George W. asked him why he was so uppity and the man replied, "The last time I spoke to a Bush I had to spend forty years in the desert!"

Q: Where is medicine first mentioned in the Bible?

A: When God gave Moses two tablets.

Q. What do they call pastors in Germany?

A. German Shepherds.

Q: What do you call a sleepwalking nun?

A: A roamin' Catholic!

Q: When was the longest day in the Bible?

A: The day Adam was created because there was no Eve.

Q: Why did God create man before woman?

A: He didn't want any advice.

Q: Why did Moses wander in the desert for 40 years?

A: Even then men wouldn't ask for directions!

Q: Why do they say 'Amen' at the end of a prayer instead of 'Awomen'? A: The same reason they sing Hymns instead of Hers!

A young couple invited their pastor for Sunday dinner.

While they were in the kitchen preparing the meal, the minister asked their son what they were having. "Goat," the little boy replied.

"Goat?" replied the startled man of the cloth, "Are you sure about that?"

"Yep," said the youngster. "I heard Dad say to Mom, 'Might as well have the old goat for dinner today as any other day.'"

A small child was sitting in her mother's lap and they were looking at a magazine together. When they came across a picture of Jesus, her mother asked, "Do you know who that is?"

"Yes," the young child said matter-of-factly, "He goes to our church."

A southern minister was completing a temperance sermon. With great expression he said, "If I had all the beer in the world, I'd take it and pour it into the river."

With even greater emphasis he said, "And if I had all the wine in the world, I'd take it and pour it into the river."

And then finally, he said, "And if I had all the whiskey in the world, I'd take it and pour it into the river." Sermon complete, he then sat down.

The song leader stood very cautiously and announced with a smile, "For our closing song, let us sing Hymn #365: 'Shall We Gather at the River'."
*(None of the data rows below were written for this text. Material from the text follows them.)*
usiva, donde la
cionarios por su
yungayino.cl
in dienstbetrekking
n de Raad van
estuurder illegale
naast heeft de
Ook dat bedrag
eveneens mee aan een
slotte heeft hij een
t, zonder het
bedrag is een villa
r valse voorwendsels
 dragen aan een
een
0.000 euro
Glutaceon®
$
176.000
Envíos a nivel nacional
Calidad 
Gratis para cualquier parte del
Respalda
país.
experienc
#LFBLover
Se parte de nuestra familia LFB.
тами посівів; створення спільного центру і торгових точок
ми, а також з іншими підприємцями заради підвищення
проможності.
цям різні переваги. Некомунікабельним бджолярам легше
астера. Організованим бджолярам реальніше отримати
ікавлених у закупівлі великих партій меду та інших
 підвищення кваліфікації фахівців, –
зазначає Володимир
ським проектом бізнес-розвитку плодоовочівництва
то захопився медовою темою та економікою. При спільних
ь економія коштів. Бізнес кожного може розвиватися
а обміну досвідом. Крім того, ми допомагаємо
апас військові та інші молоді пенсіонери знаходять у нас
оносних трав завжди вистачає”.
A Sunday school teacher asked her class, "What was Jesus' mother's name?" One child answered, "Mary."

The teacher then asked, "Who knows what Jesus' father's name was?“ A little kid said, "Verge."

Confused, the teacher asked, "Where did you get that?“

The kid said, "Well, you know, they are always talking about Verge n' Mary.''

A Sunday school teacher asked her children as they were on the way to church service,

"And why is it necessary to be quiet in church?"
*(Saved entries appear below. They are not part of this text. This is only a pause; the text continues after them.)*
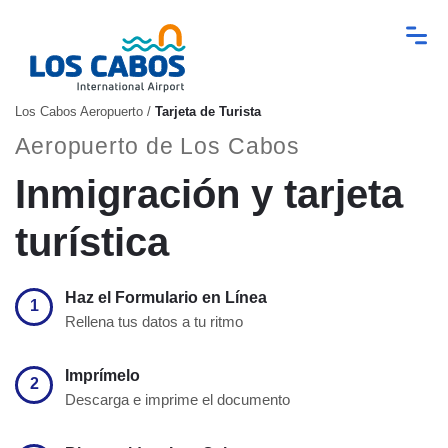
Los Cabos Aeropuerto
/
Tarjeta de Turista
Aeropuerto de Los Cabos
Inmigración y tarjeta
turística
Haz el Formulario en Línea
1
Rellena tus datos a tu ritmo
Imprímelo
2
Descarga e imprime el documento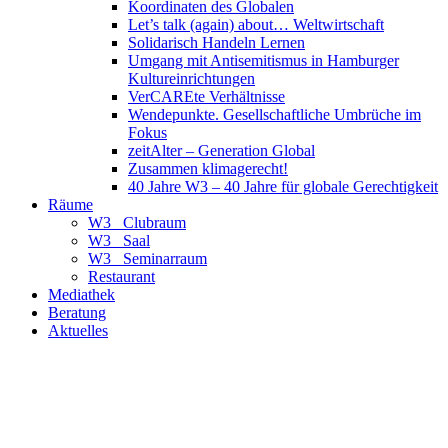
Koordinaten des Globalen
Let’s talk (again) about… Weltwirtschaft
Solidarisch Handeln Lernen
Umgang mit Antisemitismus in Hamburger
Kultureinrichtungen
VerCAREte Verhältnisse
Wendepunkte. Gesellschaftliche Umbrüche im
Fokus
zeitAlter – Generation Global
Zusammen klimagerecht!
40 Jahre W3 – 40 Jahre für globale Gerechtigkeit
Räume
W3_ Clubraum
W3_ Saal
W3_ Seminarraum
Restaurant
Mediathek
Beratung
Aktuelles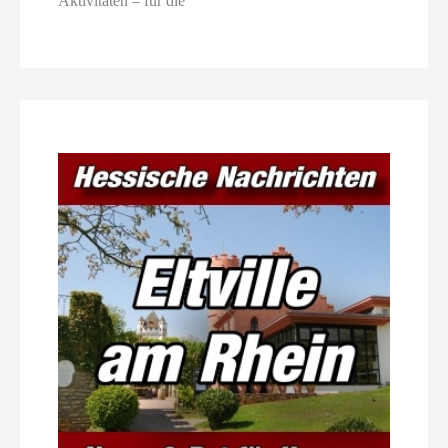
Aktivitäten – für die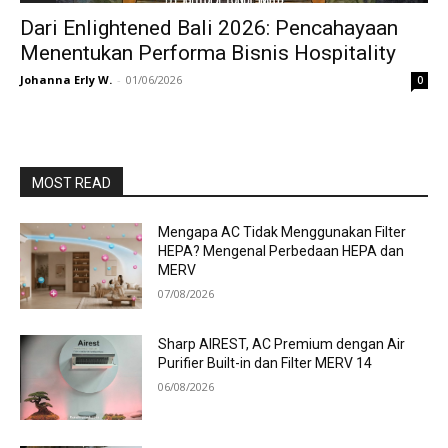
Dari Enlightened Bali 2026: Pencahayaan
Menentukan Performa Bisnis Hospitality
Johanna Erly W.
-
01/06/2026
0
MOST READ
Mengapa AC Tidak Menggunakan Filter
HEPA? Mengenal Perbedaan HEPA dan
MERV
07/08/2026
Sharp AIREST, AC Premium dengan Air
Purifier Built-in dan Filter MERV 14
06/08/2026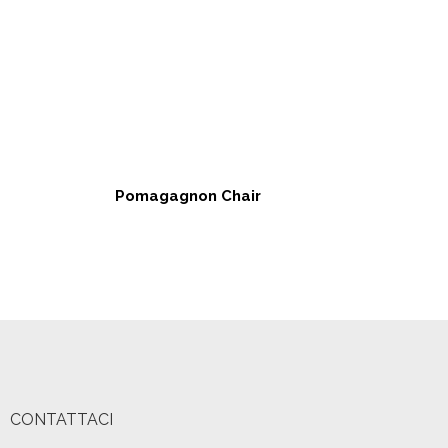
Pomagagnon Chair
CONTATTACI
One bright little girl replied, "Because people are sleeping."

A pastor decides to visit some of his flock on a Saturday afternoon. He knocks at a door. Her thinks he hears someone inside but no one comes to the door. The pastor takes out a business card and writes on it Rev 3:20 which says, "I stand at the door and knock if you but open the door I will come in and eat with you and you with me." On Sunday his card appears in the collection plate on it is written Gen 3:10 that says, " I heard your voice from the garden but I was afraid I was naked and I hid myself."
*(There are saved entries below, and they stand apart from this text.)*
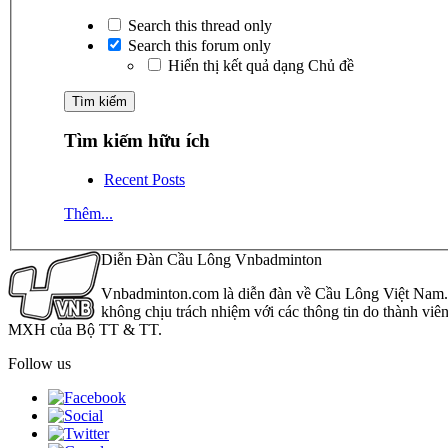
Search this thread only
Search this forum only
Hiển thị kết quả dạng Chủ đề
Tìm kiếm hữu ích
Recent Posts
Thêm...
Diễn Đàn Cầu Lông Vnbadminton
Vnbadminton.com là diễn đàn về Cầu Lông Việt Nam. Vn
không chịu trách nhiệm với các thông tin do thành viê
MXH của Bộ TT & TT.
Follow us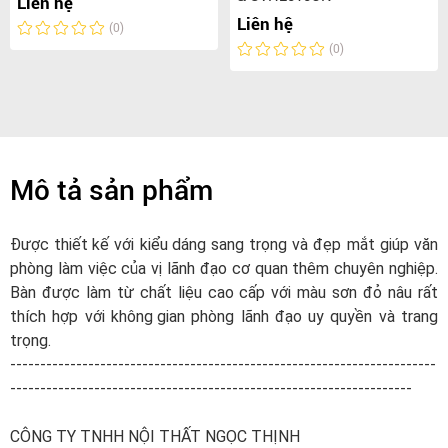
Liên hệ
Liên hệ
(0)
(0)
Mô tả sản phẩm
Được
thiết kế
với
kiểu dáng
sang trọng và đẹp mắt giúp văn
phòng làm việc của vị lãnh đạo cơ quan thêm chuyên nghiệp.
Bàn
được làm từ chất liệu cao cấp với màu sơn đỏ nâu rất
thích hợp với
không gian
phòng lãnh đạo uy quyền và trang
trọng.
-----------------------------------------------------------------------
-------------------------------------------------------------------
CÔNG TY TNHH NỘI THẤT NGỌC THỊNH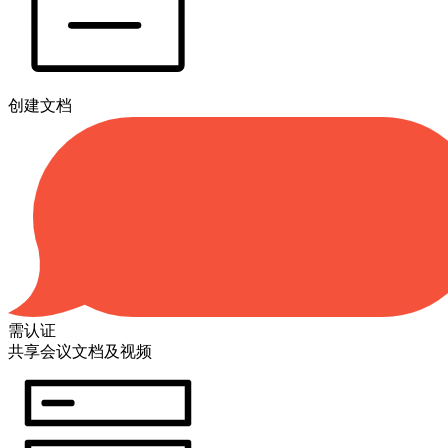
创建文档
需认证
共享会议文档及视频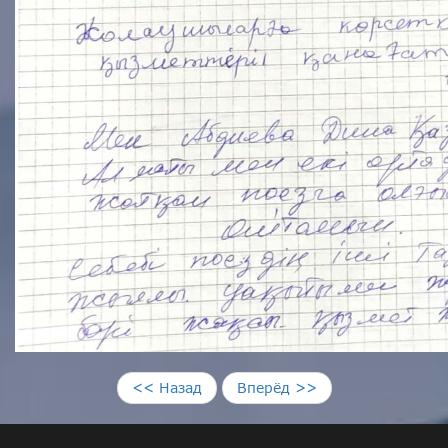
<< Назад
Вперёд >>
What US state is mentioned in the bible?

Arkansaw.  "Noah looked out of the ark and saw..."

A 7-year old boy proudly tells his father: "I finally know what the Bible means!"

Surprised the father replied: "What do you mean, you "know" what the Bible means? What does it mean?"

"That's easy, dad.......It stands for Basic Instructions Before Leaving Earth."

The first mention of a cigarette in the Bible was in Genesis.